British and European Policy on the Maghreb countries – Morocco, Algeria, Tunisia : Call for Support for President Sarkozy’s Mediterranean Union Initiative
Speech in the House of Commons
12 June 2008
I turn now to the issue of the Maghreb—the countries of Morocco, Tunisia and Algeria। There is a debate about the extent to which Libya should be considered a fully Maghrebian country, but for the sake of my remarks, I will refer just to Morocco, Algeria and Tunisia. Those three countries are indispensable future partners for Europe, and I therefore very much welcome the initiative by President Sarkozy. When he announced what the French would do during their presidency of the EU, he said that they would create what he called a union for the Mediterranean.
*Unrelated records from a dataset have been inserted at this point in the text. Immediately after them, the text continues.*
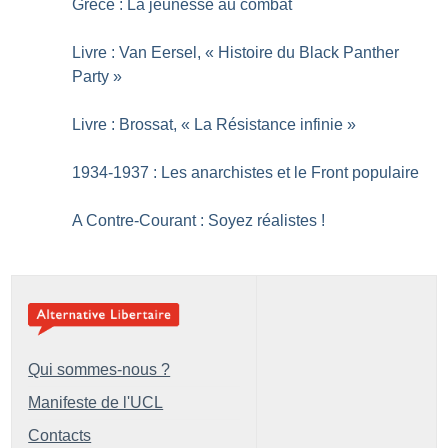
Grèce : La jeunesse au combat
Livre : Van Eersel, «
Histoire du Black Panther
Party
»
Livre : Brossat, «
La Résistance infinie
»
1934-1937 : Les anarchistes et le Front populaire
A Contre-Courant : Soyez réalistes
!
Qui sommes-nous ?
Manifeste de l'UCL
Contacts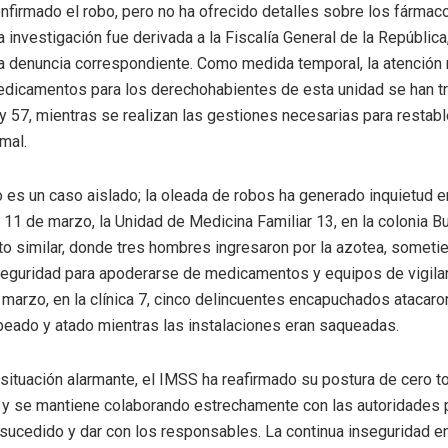
nfirmado el robo, pero no ha ofrecido detalles sobre los fármac
 investigación fue derivada a la Fiscalía General de la República,
a denuncia correspondiente. Como medida temporal, la atención 
dicamentos para los derechohabientes de esta unidad se han t
 y 57, mientras se realizan las gestiones necesarias para restabl
mal.
 es un caso aislado; la oleada de robos ha generado inquietud e
 11 de marzo, la Unidad de Medicina Familiar 13, en la colonia B
lto similar, donde tres hombres ingresaron por la azotea, someti
eguridad para apoderarse de medicamentos y equipos de vigilan
 marzo, en la clínica 7, cinco delincuentes encapuchados atacaron 
peado y atado mientras las instalaciones eran saqueadas.
 situación alarmante, el IMSS ha reafirmado su postura de cero to
 y se mantiene colaborando estrechamente con las autoridades 
 sucedido y dar con los responsables. La continua inseguridad en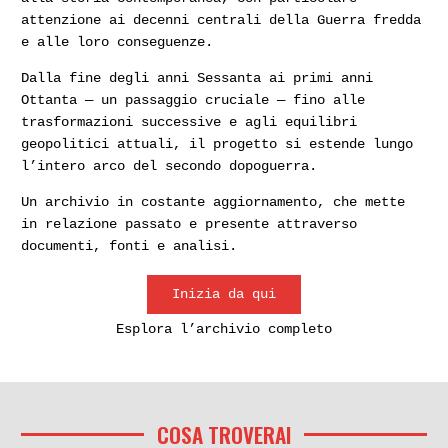
attenzione ai decenni centrali della Guerra fredda
e alle loro conseguenze.
Dalla fine degli anni Sessanta ai primi anni
Ottanta — un passaggio cruciale — fino alle
trasformazioni successive e agli equilibri
geopolitici attuali, il progetto si estende lungo
l’intero arco del secondo dopoguerra.
Un archivio in costante aggiornamento, che mette
in relazione passato e presente attraverso
documenti, fonti e analisi.
Inizia da qui
Esplora l’archivio completo
COSA TROVERAI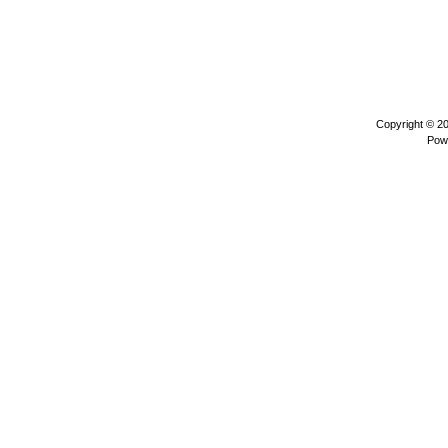
Copyright © 2
Pow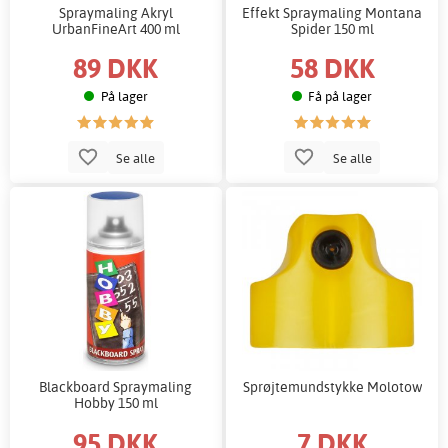
Spraymaling Akryl
Effekt Spraymaling Montana
UrbanFineArt 400 ml
Spider 150 ml
89 DKK
58 DKK
På lager
Få på lager
Se alle
Se alle
Blackboard Spraymaling
Sprøjtemundstykke Molotow
Hobby 150 ml
95 DKK
7 DKK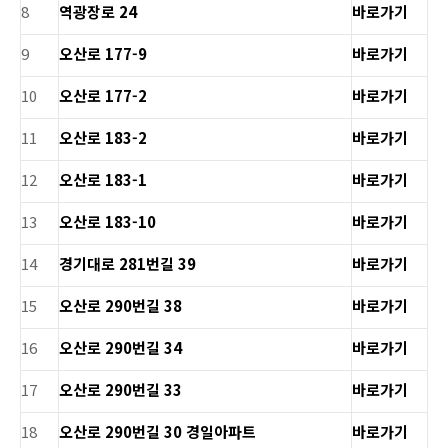
8
역광장로 24
바로가기
9
오산로 177-9
바로가기
10
오산로 177-2
바로가기
11
오산로 183-2
바로가기
12
오산로 183-1
바로가기
13
오산로 183-10
바로가기
14
경기대로 281번길 39
바로가기
15
오산로 290번길 38
바로가기
16
오산로 290번길 34
바로가기
17
오산로 290번길 33
바로가기
18
오산로 290번길 30 경일아파트
바로가기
That raised certain eyebrows and met with opposition from parts of the EU that felt that the proposals were about the French seeking to put themselves in the driving seat in relation to their corner of Europe—the western Mediterranean. It was thought that that would somehow undo the so-called Barcelona process and the Euromed work launched in 1995. Be that as it may, new energy and a new initiative were needed to get Mediterranean and European economic and diplomatic relationships going again. Of course, the supreme prize is peace in the middle east, but rather than trying to climb the Mount Everest of middle east peace without oxygen, it might be better to attempt the rather lower mountains of the Maghreb countries. I hope that the Government will support President Sarkozy, and I am sure that they will be represented at the conference that he proposes to call. I also hope that we will somewhat upgrade our economic, political and diplomatic relations with the countries in the area.
The three Maghreb countries are all tricky. Algeria is an enormous potential source of energy—particularly gas—for the EU, but since the early 1990s it has faced a non-stop assault by ideological Islamists, which is aimed at destabilising the state. In that respect, it remains a mark of shame that Britain—its legal system, the Home Office, Liberty and all the other libertarian organisations—protected a man called Rachid Ramda, who was the financier behind the Algerian Islamist onslaught on the Paris Metro, which killed several innocent people in 1995. That was a forerunner of what happened in Madrid and in our own London tube bombings in July 2005. It took 10 years for this terrorist thug to be sent back to face his accusers in Paris and he is now, correctly, serving a life sentence because the evidence—with or without 42 days’ discussion with him—was incontrovertible.
That is what the Algerian state has faced. It is a nationalist state run by the military, so it is not my cup of tea in human rights terms. However, we should encourage it to take the same path as other parts of the world, such as Taiwan and Korea, as well as some of the Latin American and south-east Asian states, which started off in an authoritarian way but evolved over time.
Morocco has functioning political parties. It has a young king, who is trying to maintain order without wanting to lose the control and authority that all kings have before they understand the benefits of a parliamentary system. He works closely with the Jewish community in the country, just as the President of Tunisia does with the Jewish community there. Morocco’s king is seeking a different relationship with Europe. Sadly, there are not enough British contacts down there. We see the Maghreb countries as being a bit of a French backyard. The Spanish and the French have significant disagreements about Western Sahara and the Sahel. There is not, for example, any trade between Morocco and Algeria, which is as absurd as having no trade between Germany and France.
We should be taking the argument for what we have achieved in Europe in the past 40 years and saying that it would be a way forward, although we must be careful not to patronise. Of course we should make demands for freedom of expression and human rights, but it is a huge pleasure to walk around in Tunis, for example, and see Tunisian women not being obliged by a patriarchal religious order to wear strange costumes covering them, and to be normal women who hold down Government, ministerial and professional jobs.
President Sarkozy’s initiative faces difficulties such as whether Muslim Government leaders will be prepared to sit down in the same room with the Prime Minister of Israel, and the question of Turkey.
Mr. David Drew (Stroud) (Lab/Co-op): My hon. Friend alluded to Western Sahara, in which I take a particular interest. Surely the French could do more to persuade Morocco that its performance over Western Sahara, in direct contravention of all UN mandates, is disgraceful. It is about time that we recognised that. The British have a much more progressive attitude towards Western Sahara—that it is a country in all but name and should be treated as such.
Mr. MacShane: The UN has commissions in the region, and the very distinguished Baker Commission is working on the issue. I am very glad, at times, that we did not have debates of this kind when the American South chose to secede from the Union in 1861. Such issues of identity are sensitive and difficult. In 1987, the Labour party election manifesto contained more about Polisario than it did about Europe. When people go on visits and meet dear friends from different movements around the world, they can get very focused on those issues. We need an agreement and peace, but Algeria also needs to stop supporting people whom the Moroccan Government see as being against them. All three of those Governments need the maximum support to stop what is now called the Maghreb branch of al-Qaeda. Whether that name is self-taken, or really represents any intervention by al-Qaeda, I am not qualified to judge; but we need more intervention, visits, investment, trade and commerce. Those three majority Muslim nations—not quite Arab, because the people are Berber—are future big partners for Europe.